---------- Extracted records

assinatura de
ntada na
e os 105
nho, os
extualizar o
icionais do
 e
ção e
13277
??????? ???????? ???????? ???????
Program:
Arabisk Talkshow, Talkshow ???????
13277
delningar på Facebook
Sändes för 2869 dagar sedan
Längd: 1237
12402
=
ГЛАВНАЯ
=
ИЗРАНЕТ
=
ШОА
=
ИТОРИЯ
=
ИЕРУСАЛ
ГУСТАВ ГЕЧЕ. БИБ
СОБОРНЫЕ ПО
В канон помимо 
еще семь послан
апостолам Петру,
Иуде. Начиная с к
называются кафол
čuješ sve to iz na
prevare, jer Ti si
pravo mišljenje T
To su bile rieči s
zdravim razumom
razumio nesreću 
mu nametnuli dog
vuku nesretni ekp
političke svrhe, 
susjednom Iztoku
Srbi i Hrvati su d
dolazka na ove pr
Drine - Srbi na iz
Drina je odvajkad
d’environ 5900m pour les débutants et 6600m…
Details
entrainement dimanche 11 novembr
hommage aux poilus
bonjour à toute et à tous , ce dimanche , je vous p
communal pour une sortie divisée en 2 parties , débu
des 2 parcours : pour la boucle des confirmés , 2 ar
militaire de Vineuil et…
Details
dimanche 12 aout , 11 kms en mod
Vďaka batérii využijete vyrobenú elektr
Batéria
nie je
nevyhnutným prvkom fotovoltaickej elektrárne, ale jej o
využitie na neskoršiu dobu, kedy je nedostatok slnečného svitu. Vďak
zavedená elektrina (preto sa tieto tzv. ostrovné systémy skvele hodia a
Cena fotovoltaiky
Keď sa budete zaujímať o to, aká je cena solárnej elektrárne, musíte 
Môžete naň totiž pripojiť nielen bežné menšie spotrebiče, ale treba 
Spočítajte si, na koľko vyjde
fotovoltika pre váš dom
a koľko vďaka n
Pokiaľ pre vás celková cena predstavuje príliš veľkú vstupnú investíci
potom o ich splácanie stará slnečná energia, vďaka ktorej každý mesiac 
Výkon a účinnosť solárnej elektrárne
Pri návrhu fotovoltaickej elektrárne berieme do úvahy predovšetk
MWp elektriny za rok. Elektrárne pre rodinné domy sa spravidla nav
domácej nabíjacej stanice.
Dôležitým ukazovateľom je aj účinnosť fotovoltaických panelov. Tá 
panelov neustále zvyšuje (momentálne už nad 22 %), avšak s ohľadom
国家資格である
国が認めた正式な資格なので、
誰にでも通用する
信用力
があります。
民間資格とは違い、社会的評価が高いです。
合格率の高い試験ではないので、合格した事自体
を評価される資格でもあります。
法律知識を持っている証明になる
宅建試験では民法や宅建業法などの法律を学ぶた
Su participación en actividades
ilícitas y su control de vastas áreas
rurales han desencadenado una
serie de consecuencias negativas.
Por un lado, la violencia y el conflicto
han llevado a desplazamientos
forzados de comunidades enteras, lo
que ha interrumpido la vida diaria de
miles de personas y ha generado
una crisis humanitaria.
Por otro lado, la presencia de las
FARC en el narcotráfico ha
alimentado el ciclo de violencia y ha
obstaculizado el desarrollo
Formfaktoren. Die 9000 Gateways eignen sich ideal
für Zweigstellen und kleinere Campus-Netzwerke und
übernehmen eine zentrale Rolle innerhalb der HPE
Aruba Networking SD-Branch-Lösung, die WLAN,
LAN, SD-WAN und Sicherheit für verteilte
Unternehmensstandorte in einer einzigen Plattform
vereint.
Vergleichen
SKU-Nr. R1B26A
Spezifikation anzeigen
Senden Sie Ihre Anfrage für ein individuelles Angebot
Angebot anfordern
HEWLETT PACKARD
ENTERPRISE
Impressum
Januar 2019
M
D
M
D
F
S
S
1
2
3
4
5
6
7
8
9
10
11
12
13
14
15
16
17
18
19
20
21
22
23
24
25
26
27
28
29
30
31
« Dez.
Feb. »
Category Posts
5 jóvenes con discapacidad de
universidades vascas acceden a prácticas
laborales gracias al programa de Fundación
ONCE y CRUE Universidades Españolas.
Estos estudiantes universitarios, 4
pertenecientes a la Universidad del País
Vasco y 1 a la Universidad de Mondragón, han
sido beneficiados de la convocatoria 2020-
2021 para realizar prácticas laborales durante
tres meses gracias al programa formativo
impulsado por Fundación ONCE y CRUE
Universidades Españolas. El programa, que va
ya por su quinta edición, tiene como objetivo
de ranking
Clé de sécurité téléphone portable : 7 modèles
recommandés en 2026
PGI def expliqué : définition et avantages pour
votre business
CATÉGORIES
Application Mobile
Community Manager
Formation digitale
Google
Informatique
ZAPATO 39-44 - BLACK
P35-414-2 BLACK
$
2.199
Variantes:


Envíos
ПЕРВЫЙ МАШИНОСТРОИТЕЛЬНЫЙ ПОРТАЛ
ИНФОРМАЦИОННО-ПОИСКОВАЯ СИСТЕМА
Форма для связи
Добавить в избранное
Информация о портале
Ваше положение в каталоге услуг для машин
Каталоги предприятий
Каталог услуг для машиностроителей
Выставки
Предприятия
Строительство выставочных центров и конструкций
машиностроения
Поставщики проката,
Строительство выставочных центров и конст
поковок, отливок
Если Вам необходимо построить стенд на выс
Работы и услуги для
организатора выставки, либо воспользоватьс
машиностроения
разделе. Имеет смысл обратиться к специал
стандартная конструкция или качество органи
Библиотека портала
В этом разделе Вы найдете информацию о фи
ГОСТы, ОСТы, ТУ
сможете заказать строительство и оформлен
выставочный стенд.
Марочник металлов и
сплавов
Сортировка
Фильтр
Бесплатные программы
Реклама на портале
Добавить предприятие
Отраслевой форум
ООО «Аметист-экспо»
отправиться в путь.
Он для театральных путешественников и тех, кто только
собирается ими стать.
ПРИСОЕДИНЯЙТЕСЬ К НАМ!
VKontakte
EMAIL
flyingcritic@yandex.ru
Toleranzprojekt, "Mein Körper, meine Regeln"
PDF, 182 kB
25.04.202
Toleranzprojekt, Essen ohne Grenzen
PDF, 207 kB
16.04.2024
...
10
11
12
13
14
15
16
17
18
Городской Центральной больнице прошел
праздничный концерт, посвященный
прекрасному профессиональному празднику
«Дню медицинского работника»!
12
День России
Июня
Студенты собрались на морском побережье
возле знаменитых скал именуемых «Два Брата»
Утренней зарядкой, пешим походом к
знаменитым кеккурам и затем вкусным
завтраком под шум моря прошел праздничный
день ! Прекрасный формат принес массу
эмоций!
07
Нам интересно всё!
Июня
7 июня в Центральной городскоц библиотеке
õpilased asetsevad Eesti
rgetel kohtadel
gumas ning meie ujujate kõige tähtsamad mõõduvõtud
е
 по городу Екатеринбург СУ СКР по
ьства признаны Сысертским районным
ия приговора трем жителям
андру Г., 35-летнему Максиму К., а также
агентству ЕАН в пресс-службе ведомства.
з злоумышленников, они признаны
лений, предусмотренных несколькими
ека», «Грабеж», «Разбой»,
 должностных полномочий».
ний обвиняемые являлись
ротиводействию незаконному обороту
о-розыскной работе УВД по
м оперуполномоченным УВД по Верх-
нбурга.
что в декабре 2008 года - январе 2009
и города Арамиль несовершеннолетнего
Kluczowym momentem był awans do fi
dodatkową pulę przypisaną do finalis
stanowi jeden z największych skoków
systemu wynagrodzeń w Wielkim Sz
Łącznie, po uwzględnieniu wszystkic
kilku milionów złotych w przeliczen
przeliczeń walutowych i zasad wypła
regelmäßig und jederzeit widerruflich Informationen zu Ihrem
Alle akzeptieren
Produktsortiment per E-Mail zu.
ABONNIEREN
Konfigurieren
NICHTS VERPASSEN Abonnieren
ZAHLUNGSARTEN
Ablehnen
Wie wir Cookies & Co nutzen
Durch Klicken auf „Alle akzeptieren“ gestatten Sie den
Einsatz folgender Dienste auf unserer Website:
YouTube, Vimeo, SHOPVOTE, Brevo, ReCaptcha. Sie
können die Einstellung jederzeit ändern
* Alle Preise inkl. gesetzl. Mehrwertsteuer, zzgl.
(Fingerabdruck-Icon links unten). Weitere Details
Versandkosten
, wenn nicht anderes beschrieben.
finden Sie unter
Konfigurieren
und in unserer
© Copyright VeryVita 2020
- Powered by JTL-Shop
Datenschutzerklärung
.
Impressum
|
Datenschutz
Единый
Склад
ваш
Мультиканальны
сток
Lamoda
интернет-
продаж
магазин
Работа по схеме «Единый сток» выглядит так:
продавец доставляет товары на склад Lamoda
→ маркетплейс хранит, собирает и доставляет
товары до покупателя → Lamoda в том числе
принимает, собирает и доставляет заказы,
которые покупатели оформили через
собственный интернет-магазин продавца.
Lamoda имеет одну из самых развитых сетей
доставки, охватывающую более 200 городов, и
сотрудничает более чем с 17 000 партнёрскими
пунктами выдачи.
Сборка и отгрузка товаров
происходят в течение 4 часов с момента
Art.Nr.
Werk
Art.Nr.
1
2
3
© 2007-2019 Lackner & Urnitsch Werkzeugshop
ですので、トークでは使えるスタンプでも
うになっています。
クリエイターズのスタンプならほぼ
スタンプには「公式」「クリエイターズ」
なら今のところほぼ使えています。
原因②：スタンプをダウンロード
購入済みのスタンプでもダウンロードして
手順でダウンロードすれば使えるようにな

--------------------

Please retype the listing word for word, from its first line through the line containing "еще семь послан", and add nothing else.

=== Response area ===
assinatura de
ntada na
e os 105
nho, os
extualizar o
icionais do
 e
ção e
13277
??????? ???????? ???????? ???????
Program:
Arabisk Talkshow, Talkshow ???????
13277
delningar på Facebook
Sändes för 2869 dagar sedan
Längd: 1237
12402
=
ГЛАВНАЯ
=
ИЗРАНЕТ
=
ШОА
=
ИТОРИЯ
=
ИЕРУСАЛ
ГУСТАВ ГЕЧЕ. БИБ
СОБОРНЫЕ ПО
В канон помимо 
еще семь послан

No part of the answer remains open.